Outright boots on the ground is not possible without reallocating U.S. military assets away from their current missions. There are no aircraft carriers under the command of SOUTHCOM currently. Only a few thousand troops and a small group of warships are available to SOUTHCOM as its mission is building relationships with partners rather than preparing for war south of the border.

America’s major military assets are deterring Chinese and Russian military ambitions elsewhere and redeploying them to support SOUTHCOM would further deteriorate America’s force projection capabilities.

Proof of the dichotomy between SOUTHCOM’s stated mission and Donald Trump’s rhetoric of a crisis on the border or in Venezuela is best proved by the recent disarming of two U.S. soldiers on the border by Mexican military personal on the United States side of the border.

The two American soldiers “tactically” disarmed by Mexican soldiers before the two U.S. soldiers could push the emergency button to summon help in an emergency. By the time the two American soldiers realized that the Mexicans were there, they were disarmed and ordered out of their vehicle.

Donald Trump argues that the “dangerous” border situation demands that the military be deployed. There are around 3,000 military personnel currently at the border. But the rules under which the military is operating on the border limits their ability to use weapons because it is operating as a “humanitarian” mission. NORTHCOM has ruled that there is no military threat on the U.S.-México border.

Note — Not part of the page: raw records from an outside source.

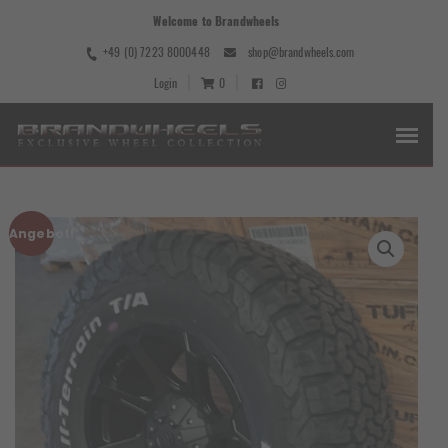
Welcome to Brandwheels
+49 (0) 7223 8000448
shop@brandwheels.com
Login
0
Angebot!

In other words, two American soldiers were disarmed by the Mexican military because they are operating in support of civilian forces instead of on a homeland defense mission.

Trump’s political rhetoric has created an ambiguous mission for the soldiers on the border because he lies for political purposes putting American soldiers in dangerous situations that they are not prepared to respond to appropriately.

While SOUTHCOM tries to build relationships within its sphere of influence to deal with China, Iran, Russia and Venezuela, Donald Trump continues to endanger American troops with his continued lies.